Debt Relief Order Advice - Debt Advice Foundation (2024)

Debt Relief Orders have many of the same advantages as bankruptcy. It usually lasts for a year (during which time your creditors can't take action against you) and at the end of that period, you'll be free of all the debts listed in the order.

The main differences are that you must owe less than £30,000 and have a low disposable income (less than £75 per month after paying all your essential household expenditure). Your non-vehicle assets (including savings) can’t exceed £2,000 and your car value can’t be in excess of £2,000.

There are restrictions on the type of debts that can be included in the order. Court fines, child maintenance and student loans will not be allowed.

Debt Relief Orders are administered by the Official Receiver through the Insolvency Service. To apply for a DRO, you’ll need to contact an authorised adviser who checks whether you meet the conditions and then applies for the order on your behalf.

If you requiredebt advice, there’s no need to wait or book an appointment, our advisers are available Monday to Friday 8am to 6pm on0800 043 40 50.

Debt Relief Order Advice - Debt Advice Foundation (2024)

FAQs

What does the Debt Advice Foundation do? ›

Debt Advice Foundation's primary objects are: The prevention or relief of poverty for the public benefit and, without prejudice to the generality of the foregoing, this may include: the provision of free, impartial and appropriate debt advice to people with unaffordable debt.

What are the downsides of a debt relief order? ›

The note of your DRO stays on your credit file for up to six years after the date the DRO was made. This means it could be some time before you can get credit in the future. You might also struggle to open a new bank account during the DRO period and for some time after it has ended.

What is the downside to debt relief? ›

Debt relief programs and strategies aim to resolve credit issues caused by built-up debt. But, much like the debt itself, the relief option you choose will impact your future finances. You could be left with hefty fees or even more damage to your credit score.

Is the debt relief real? ›

Debt relief companies can be convenient, but can also be expensive and damage your credit. Debt relief companies, sometimes called debt settlement companies, are one option for those struggling with credit card debt, tax debt, personal loan debt and other types of unsecured debt.

How do I get out of debt advice? ›

For practical advice on what to do about debts you can speak to the Money Advice Service, which is a free and impartial service set up by the government. The National Debtline is an independent charity that offers confidential debt advice. You can chat to them online or read debt advice on their website.

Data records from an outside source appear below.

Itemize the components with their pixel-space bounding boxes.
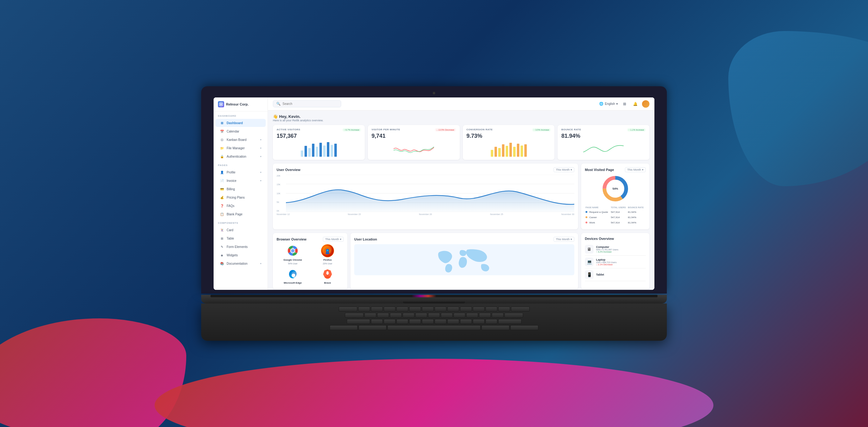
key: [486, 306, 497, 311]
svg-point-42: [292, 250, 294, 252]
sidebar-item-label: Kanban Board: [227, 138, 247, 141]
card-icon: 🃏: [220, 228, 224, 232]
sidebar-item-label: Table: [227, 237, 234, 240]
sidebar-item-label: Calendar: [227, 130, 239, 133]
users-3: 547,914: [611, 220, 627, 225]
sidebar-item-label: Invoice: [227, 179, 237, 183]
language-label: English: [605, 102, 615, 105]
page-name-2: Career: [586, 215, 610, 220]
most-visited-title: Most Visited Page: [585, 168, 614, 172]
rate-2: 81.94%: [628, 215, 645, 220]
docs-icon: 📚: [220, 261, 224, 266]
chevron-down-icon: ▾: [260, 138, 261, 141]
key: [473, 306, 485, 311]
chrome-label: Google Chrome: [283, 259, 302, 261]
stat-label-per-minute: VISITOR PER MINUTE: [372, 128, 400, 131]
device-change-computer: ↑ 3.2% Increase: [596, 251, 646, 253]
sidebar-item-formelements[interactable]: ✎ Form Elements: [215, 243, 266, 251]
bottom-row: Browser Overview This Month ▾: [273, 233, 649, 289]
device-info-tablet: Tablet: [596, 273, 646, 276]
search-box[interactable]: 🔍: [273, 100, 341, 107]
key: [460, 306, 472, 311]
sidebar-item-card[interactable]: 🃏 Card: [215, 226, 266, 234]
sidebar-item-billing[interactable]: 💳 Billing: [215, 185, 266, 193]
chevron-icon-3: ▾: [340, 238, 341, 241]
key: [359, 325, 386, 330]
notification-bell-icon[interactable]: 🔔: [631, 100, 639, 108]
y-label-5k: 5K: [277, 201, 280, 203]
greeting-title: 👋Hey, Kevin.: [273, 114, 649, 119]
rate-1: 81.94%: [628, 210, 645, 215]
grid-icon-button[interactable]: ⊞: [621, 100, 628, 108]
svg-rect-20: [520, 145, 523, 157]
stat-badge-visitors: ↑ 6.7% Increase: [342, 128, 361, 132]
y-label-10k: 10K: [277, 192, 280, 195]
spacebar: [388, 325, 480, 330]
svg-rect-9: [327, 142, 330, 157]
topnav-right: 🌐 English ▾ ⊞ 🔔: [599, 100, 649, 108]
sidebar-item-invoice[interactable]: 📄 Invoice ▾: [215, 176, 266, 185]
key: [486, 319, 497, 324]
key: [347, 319, 370, 324]
sidebar-item-pricing[interactable]: 💰 Pricing Plans: [215, 193, 266, 201]
key: [403, 313, 414, 318]
user-overview-card: User Overview This Month ▾ 20K: [273, 164, 578, 229]
tablet-icon: 📱: [585, 270, 594, 279]
language-button[interactable]: 🌐 English ▾: [599, 102, 618, 106]
y-label-15k: 15K: [277, 184, 280, 186]
key: [409, 306, 421, 311]
x-label-4: November 25: [490, 213, 503, 216]
wave-icon: 👋: [273, 114, 278, 119]
mini-chart-per-minute: [372, 141, 456, 157]
key: [498, 306, 510, 311]
most-visited-period[interactable]: This Month ▾: [625, 167, 646, 172]
sidebar-item-label: Form Elements: [227, 245, 248, 249]
form-icon: ✎: [220, 244, 224, 249]
dashboard-icon: ⊞: [220, 121, 224, 125]
col-total-users: TOTAL USERS: [611, 206, 627, 209]
sidebar-item-label: Documentation: [227, 262, 247, 265]
sidebar-item-filemanager[interactable]: 📁 File Manager ▾: [215, 144, 266, 152]
user-location-card: User Location This Month ▾: [350, 233, 578, 289]
users-1: 547,914: [611, 210, 627, 215]
sidebar-item-auth[interactable]: 🔒 Authentication ▾: [215, 152, 266, 160]
sidebar: ReInsur Corp. DASHBOARD ⊞ Dashboard 📅 Ca…: [214, 97, 268, 290]
search-input[interactable]: [282, 102, 326, 105]
sidebar-item-calendar[interactable]: 📅 Calendar: [215, 127, 266, 135]
users-2: 547,914: [611, 215, 627, 220]
user-overview-period[interactable]: This Month ▾: [554, 167, 574, 172]
logo-icon: [218, 101, 224, 107]
y-label-20k: 20K: [277, 175, 280, 177]
sidebar-item-faqs[interactable]: ❓ FAQs: [215, 202, 266, 210]
sidebar-item-table[interactable]: ⊞ Table: [215, 234, 266, 242]
sidebar-item-dashboard[interactable]: ⊞ Dashboard: [215, 119, 266, 127]
location-period[interactable]: This Month ▾: [554, 237, 574, 242]
user-avatar[interactable]: [642, 100, 649, 108]
device-info-laptop: Laptop 23% • 998,723 Users ↓ 2.1% Decrea…: [596, 258, 646, 266]
invoice-icon: 📄: [220, 178, 224, 183]
stat-card-per-minute: VISITOR PER MINUTE ↓ 13.5% Decrease 9,74…: [368, 125, 460, 160]
sidebar-item-profile[interactable]: 👤 Profile ▾: [215, 168, 266, 176]
key: [365, 313, 376, 318]
sidebar-logo: ReInsur Corp.: [214, 97, 268, 111]
browser-item-brave: Brave: [311, 267, 344, 286]
brave-label: Brave: [324, 282, 331, 284]
chevron-icon-2: ▾: [642, 168, 644, 171]
key: [435, 319, 446, 324]
sidebar-item-widgets[interactable]: ◈ Widgets: [215, 251, 266, 259]
mid-row: User Overview This Month ▾ 20K: [273, 164, 649, 229]
browser-period[interactable]: This Month ▾: [323, 237, 344, 242]
sidebar-item-blank[interactable]: 📋 Blank Page: [215, 210, 266, 218]
svg-rect-3: [305, 146, 307, 157]
key: [435, 306, 446, 311]
key: [428, 313, 440, 318]
sidebar-item-docs[interactable]: 📚 Documentation ▾: [215, 259, 266, 267]
stat-card-conversion: CONVERSION RATE ↑ 3.5% Increase 9.73%: [463, 125, 555, 160]
sidebar-item-label: File Manager: [227, 146, 245, 150]
sidebar-item-kanban[interactable]: ⊡ Kanban Board ▾: [215, 136, 266, 144]
globe-icon: 🌐: [599, 102, 603, 106]
sidebar-item-label: Authentication: [227, 155, 246, 158]
stat-value-visitors: 157,367: [277, 133, 361, 139]
svg-rect-16: [505, 146, 508, 157]
device-users-laptop: 23% • 998,723 Users: [596, 261, 646, 263]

What happens when you use a debt relief company? ›

Working with a relief company will typically result in an immediate negative impact on your credit score. The degree to which your score drops depends on the relief method you choose and whether your creditors decide to report it.

Does debt forgiveness ruin your credit? ›

Downsides of debt forgiveness

Debt forgiveness may negatively affect credit scores, making it challenging to obtain future loans or credit. Forgiven debt of more than $600 may be considered taxable income, potentially resulting in a hefty tax bill.

How long does debt relief stay on your credit report? ›

Debt Settlement: 30 Days or More

Late payments remain on credit reports for seven years before being removed. Payment history makes up about 35% of your FICO Score. If you're late on payments and that gets reported to the credit bureaus, it can seriously affect your score.

Does the government offer debt relief? ›

Unfortunately, there is no such thing as a government-sponsored program for credit card debt relief. In fact, if you receive a solicitation that touts a government program to get you out of debt, you may want to think twice about working with that company.

Does the IRS have a debt relief program? ›

Apply With the New Form 656

An offer in compromise allows you to settle your tax debt for less than the full amount you owe. It may be a legitimate option if you can't pay your full tax liability or doing so creates a financial hardship. We consider your unique set of facts and circ*mstances: Ability to pay.

Can debt relief take your house? ›

If the mortgage is not paid, the creditor can take your house. If you have other types of debt, your home is usually safe. If you own a home and stop paying your mortgage, the creditor can file a foreclosure action and force a sale of your home.

Does debt relief cancel your credit cards? ›

Can I Continue To Use My Credit Cards? No, you won't be able to use your credit cards that are enrolled in the program. Plus, creditors will usually close your accounts after you've missed a few payments. Your debt expert will help you decide the best plan of action based on your current financial situation.

What happens when you go for debt Counselling? ›

Your counsellor will look at everything you owe and will negotiate with your creditors for a more affordable repayment rate and even better repayment terms.

What does debt advisory do? ›

Supporting with Deal Structuring and Transaction Execution

After helping companies take a step back and examine the debt market thoroughly, debt advisors also support companies with their execution strategy.

What debt does debt relief cover? ›

Debt relief through bankruptcy

The most common form of bankruptcy, Chapter 7 liquidation, can erase most credit card debt, unsecured personal loans and medical debt. It can be done in three or four months if you qualify.

How does a debt advisor work? ›

When you enroll in a debt management plan, you'll work with a nonprofit credit counseling agency. Your counselor will contact your creditors to gain their participation and may be able to get them to reduce your interest rates, lower your monthly payments, or waive their late fees.